# Your goal
Within the material that follows, how many lines include the string "such"? Answer with the number and nothing more.

↓↓↓

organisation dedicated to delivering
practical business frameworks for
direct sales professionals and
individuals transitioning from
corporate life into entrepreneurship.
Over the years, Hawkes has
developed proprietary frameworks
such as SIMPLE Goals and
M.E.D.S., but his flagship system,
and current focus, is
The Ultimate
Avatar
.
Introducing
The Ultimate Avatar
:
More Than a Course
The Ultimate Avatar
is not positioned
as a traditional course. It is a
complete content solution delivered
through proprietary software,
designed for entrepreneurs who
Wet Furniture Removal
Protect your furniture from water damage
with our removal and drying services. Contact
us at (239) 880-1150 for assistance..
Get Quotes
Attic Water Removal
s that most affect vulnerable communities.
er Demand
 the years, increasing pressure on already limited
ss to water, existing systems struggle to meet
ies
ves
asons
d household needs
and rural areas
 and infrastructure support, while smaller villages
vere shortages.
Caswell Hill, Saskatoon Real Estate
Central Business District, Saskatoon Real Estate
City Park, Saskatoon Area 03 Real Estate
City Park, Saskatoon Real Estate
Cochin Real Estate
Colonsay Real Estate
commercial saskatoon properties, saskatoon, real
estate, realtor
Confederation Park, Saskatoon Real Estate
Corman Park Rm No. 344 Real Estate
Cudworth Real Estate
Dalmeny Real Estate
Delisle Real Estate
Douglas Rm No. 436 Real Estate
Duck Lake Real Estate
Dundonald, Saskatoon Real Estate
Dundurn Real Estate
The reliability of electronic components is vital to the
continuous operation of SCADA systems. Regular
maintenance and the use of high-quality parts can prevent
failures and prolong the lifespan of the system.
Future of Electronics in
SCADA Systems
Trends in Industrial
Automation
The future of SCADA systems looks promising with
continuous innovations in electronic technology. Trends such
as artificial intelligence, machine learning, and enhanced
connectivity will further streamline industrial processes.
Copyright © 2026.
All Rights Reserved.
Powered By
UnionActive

↑↑↑

# Finished task
2